Whether it’s food and beverage, plastics, pharmaceuticals or oil and gas, technology professionals need the right skills to keep up with the manufacturing industry.
Manufacturing is experiencing a skills gap, and almost 2.1 million job openings in the United States may remain unfilled by 2030, Deloitte and the Manufacturing Institute revealed in a May 2021 report. In addition, approximately 46 percent of the 360 manufacturing decision-makers surveyed in a December 2022 Visual Components report failed to invest in training programs designed to teach new tech skills to staff.
Perhaps that’s because manufacturing remains behind in adapting its machinery and workflows to cutting-edge tech, according to Artem Kroupenev, vice president of strategy at Augury, a company that offers products that optimize production processes using artificial intelligence (AI).
“Manufacturing has a very physical environment,” Kroupenev said. “And you have to take that environment into account when you try to improve parts of it with technology.”
As some companies bring their manufacturing operations back to the U.S. from China and Southeast Asia, companies struggle with labor costs, reskilling and transferring knowledge from retiring workers, Kroupenev added.
In Salesforce’s Generative AI Snapshot Research Series, a study of 4,000 full-time workers in various industries, 66 percent of respondents said their employees lacked the skills to implement generative AI successfully.
Technologists need to acquire the right skills to prepare for advances in autonomy and generative AI. However, technology is changing white-collar manufacturing jobs more than those that involve physical manipulation of machinery, according to Kroupenev: "It's the data scientists, the process engineers and other kinds of engineering jobs that are dramatically enhanced with AI… The cost of doing some of these tasks has been reduced much more dramatically than the cost of doing maintenance tasks.”
Training is required to digitize the machinery, notes Vignesh Ravikumar, a partner at venture-capital firm Sierra Ventures: “There is demand for digitizing the factory floor, but we’ve found that employees lack training to use the software and machines.”

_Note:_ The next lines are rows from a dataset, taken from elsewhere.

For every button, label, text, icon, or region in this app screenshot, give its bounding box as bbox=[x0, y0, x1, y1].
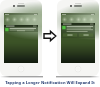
button[interactable]: Quick setting bbox=[32, 17, 37, 22]
button[interactable]: Quick setting bbox=[12, 17, 17, 22]
button[interactable]: Quick setting bbox=[62, 17, 67, 22]
button[interactable]: Quick setting bbox=[76, 17, 81, 22]
button[interactable]: Home bbox=[18, 66, 24, 72]
staticText: Tapping a Longer Notification Will Expan… bbox=[5, 80, 95, 85]
button[interactable]: Quick setting bbox=[69, 17, 74, 22]
button[interactable] bbox=[61, 23, 95, 38]
button[interactable] bbox=[4, 25, 38, 32]
button[interactable]: Quick setting bbox=[89, 17, 94, 22]
button[interactable]: Quick setting bbox=[5, 17, 10, 22]
button[interactable]: Home bbox=[75, 66, 81, 72]
button[interactable]: Quick setting bbox=[19, 17, 24, 22]
button[interactable]: Quick setting bbox=[25, 17, 30, 22]
button[interactable]: Quick setting bbox=[82, 17, 87, 22]
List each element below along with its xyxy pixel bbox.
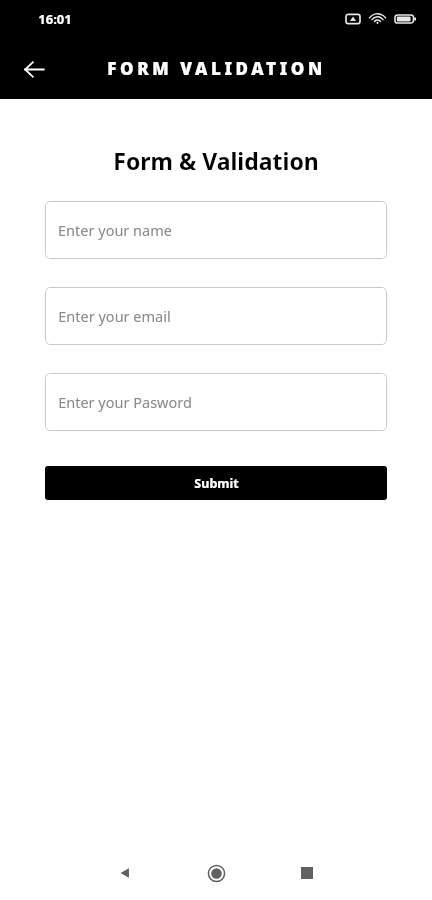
button[interactable]: Back bbox=[102, 850, 148, 896]
staticText: Submit bbox=[194, 475, 239, 492]
staticText: Form & Validation bbox=[113, 145, 319, 176]
button[interactable]: Recent apps bbox=[284, 850, 330, 896]
staticText: FORM VALIDATION bbox=[107, 57, 326, 80]
staticText: Enter your email bbox=[58, 306, 171, 326]
staticText: 16:01 bbox=[38, 10, 72, 28]
button[interactable]: Enter your name bbox=[45, 201, 387, 259]
staticText: Enter your name bbox=[58, 220, 172, 240]
button[interactable]: Submit bbox=[45, 466, 387, 500]
button[interactable]: Home bbox=[193, 850, 239, 896]
button[interactable]: Enter your Pasword bbox=[45, 373, 387, 431]
button[interactable]: Back bbox=[14, 49, 54, 89]
button[interactable]: Enter your email bbox=[45, 287, 387, 345]
staticText: Enter your Pasword bbox=[58, 392, 192, 412]
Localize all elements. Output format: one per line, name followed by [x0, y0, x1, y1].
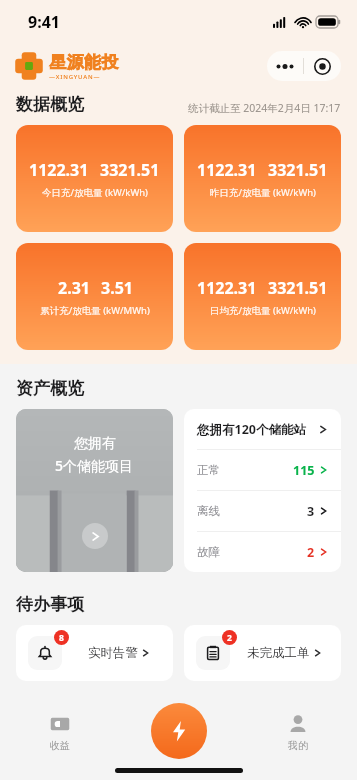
staticText: 1122.31: [29, 159, 89, 181]
staticText: 3: [307, 503, 315, 520]
staticText: 日均充/放电量 (kW/kWh): [210, 304, 316, 317]
button[interactable]: 2: [184, 625, 341, 681]
staticText: 3321.51: [268, 277, 328, 299]
staticText: 故障: [197, 545, 220, 559]
staticText: 3321.51: [268, 159, 328, 181]
staticText: 1122.31: [197, 277, 257, 299]
staticText: 实时告警: [88, 645, 138, 661]
other: More: [267, 51, 303, 81]
staticText: 9:41: [28, 11, 60, 33]
staticText: 昨日充/放电量 (kW/kWh): [210, 186, 316, 199]
staticText: 2.31: [58, 277, 90, 299]
staticText: 2: [227, 632, 232, 644]
staticText: 正常: [197, 463, 220, 477]
staticText: 3.51: [101, 277, 133, 299]
button[interactable]: Charge: [151, 703, 207, 759]
button[interactable]: More: [267, 51, 341, 81]
staticText: 您拥有: [74, 435, 116, 453]
staticText: 收益: [50, 739, 70, 752]
staticText: 今日充/放电量 (kW/kWh): [42, 186, 148, 199]
staticText: 资产概览: [16, 378, 84, 399]
button[interactable]: 正常: [184, 450, 341, 490]
staticText: 我的: [288, 739, 308, 752]
button[interactable]: 2.31: [16, 243, 173, 350]
button[interactable]: 1122.31: [184, 243, 341, 350]
button[interactable]: 我的: [238, 698, 357, 766]
staticText: 2: [307, 544, 315, 561]
button[interactable]: 1122.31: [16, 125, 173, 232]
staticText: 数据概览: [16, 94, 84, 115]
button[interactable]: 8: [16, 625, 173, 681]
button[interactable]: View projects: [82, 523, 108, 549]
staticText: 待办事项: [16, 594, 84, 615]
staticText: 您拥有120个储能站: [197, 421, 306, 438]
button[interactable]: 收益: [0, 698, 119, 766]
button[interactable]: 1122.31: [184, 125, 341, 232]
staticText: 1122.31: [197, 159, 257, 181]
button[interactable]: 故障: [184, 532, 341, 572]
other: Target: [304, 51, 341, 81]
staticText: 115: [293, 462, 315, 479]
staticText: 未完成工单: [247, 645, 310, 661]
staticText: 星源能投: [49, 52, 119, 73]
button[interactable]: 离线: [184, 491, 341, 531]
staticText: 累计充/放电量 (kW/MWh): [40, 304, 150, 317]
staticText: 统计截止至 2024年2月4日 17:17: [188, 101, 341, 115]
staticText: 3321.51: [100, 159, 160, 181]
staticText: —XINGYUAN—: [49, 73, 101, 81]
staticText: 8: [59, 632, 64, 644]
staticText: 离线: [197, 504, 220, 518]
button[interactable]: 您拥有120个储能站: [184, 409, 341, 449]
button[interactable]: 您拥有: [16, 409, 173, 572]
staticText: 5个储能项目: [55, 456, 134, 475]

Using AI to Gain Insights on Machine Health
Technologists should learn how to use generative AI as a copilot or adviser to study how machines operate and help inform decisions within the production process, Kroupenev advises: “For someone going into the manufacturing space, a huge area of opportunity is understanding how you can train and utilize generative AI models and applications to get the right context and to get those meta-level insights across your production.”
He also recommends learning about the personas within generative AI, as well as prompt engineering, which involves creating prompt patterns and structuring text to be understood by a generative AI model. “That is a huge area of opportunity,” he said. “It's like having an additional decision-maker that helps you make business-level decisions across the whole organization.”

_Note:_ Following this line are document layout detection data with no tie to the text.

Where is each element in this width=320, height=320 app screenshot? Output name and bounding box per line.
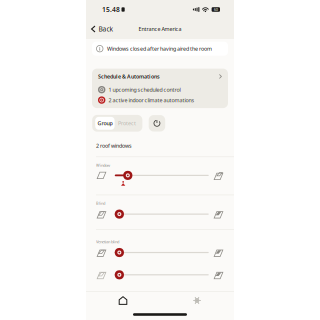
staticText: 2 active indoor climate automations: [109, 96, 195, 104]
staticText: 60: [214, 7, 218, 12]
staticText: 2 roof windows: [96, 142, 132, 149]
staticText: 1 upcoming scheduled control: [109, 86, 181, 93]
button[interactable]: Home: [86, 292, 160, 309]
button[interactable]: Schedule & Automations: [92, 69, 228, 108]
staticText: Window: [96, 163, 110, 168]
staticText: Windows closed after having aired the ro…: [107, 45, 212, 52]
staticText: 15.48: [102, 5, 120, 14]
button[interactable]: Refresh: [149, 115, 165, 132]
button[interactable]: Group: [95, 117, 115, 130]
staticText: Venetian blind: [96, 239, 119, 244]
staticText: Protect: [118, 120, 136, 127]
staticText: Back: [99, 25, 114, 34]
button[interactable]: Settings: [160, 292, 234, 309]
button[interactable]: Protect: [115, 117, 139, 130]
staticText: Group: [97, 120, 112, 127]
staticText: Entrance America: [138, 26, 182, 33]
staticText: Blind: [96, 201, 105, 206]
button[interactable]: Back: [87, 22, 118, 36]
staticText: Schedule & Automations: [98, 73, 160, 80]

Hands-On Experimentation with AI in Manufacturing
Set up hands-on tests that are specific to your industry of manufacturing, Ravikumar advised: “Learn about implementation of robotics and AI software… This is nontrivial and will depend on your environment. Spending time to learn now and even setting up test environments will give you a leg up.”
Tools like ChatGPT help teach technologists how to code or integrate AI into products.

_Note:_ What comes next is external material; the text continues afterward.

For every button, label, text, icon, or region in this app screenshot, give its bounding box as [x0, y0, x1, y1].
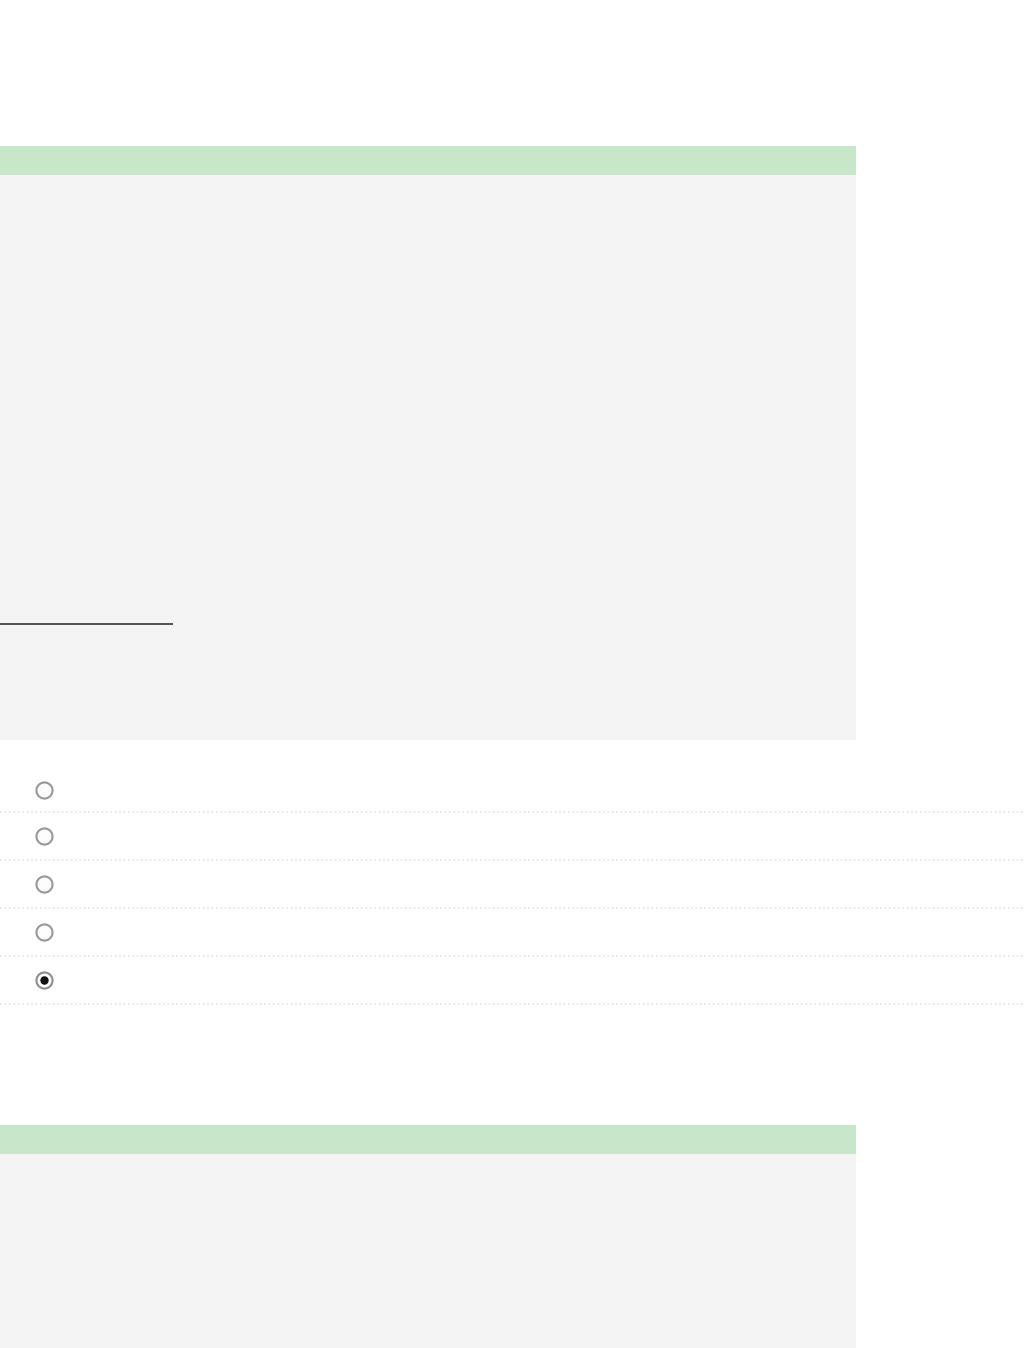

It can also pay to learn how computer vision technology works to help program robots in a factory. “Historically, programming robots to do tasks has been a big challenge, but with improvements in computer vision, it should allow technologists to easily program robots to fit their needs,” Ravikumar said.
Although there are courses that teach generative AI, you can fall behind easily in skills since courses are not standardized and they may be at least six months old, according to Kroupenev. Therefore, you should experiment with it yourself.
Kroupenev recommends pursuing courses in generative AI from services such as Coursera, edX or LinkedIn Learning as a foundation: “That skill set is what's needed today as a catalyst for change across every part of industry, every part of manufacturing.”
With AI features offered as services, technologists will have an easier time experimenting with the new AI tools, according to Patrik Matos, chief product officer and cofounder at DeepHow, an AI-powered, video platform for skilled workforce training.
“AI is more accessible, with various tools and platforms available for experimentation,” Matos said. “Many AI functionalities are being offered as services or APIs, enabling engineers without a deep AI background to integrate AI into their products seamlessly.”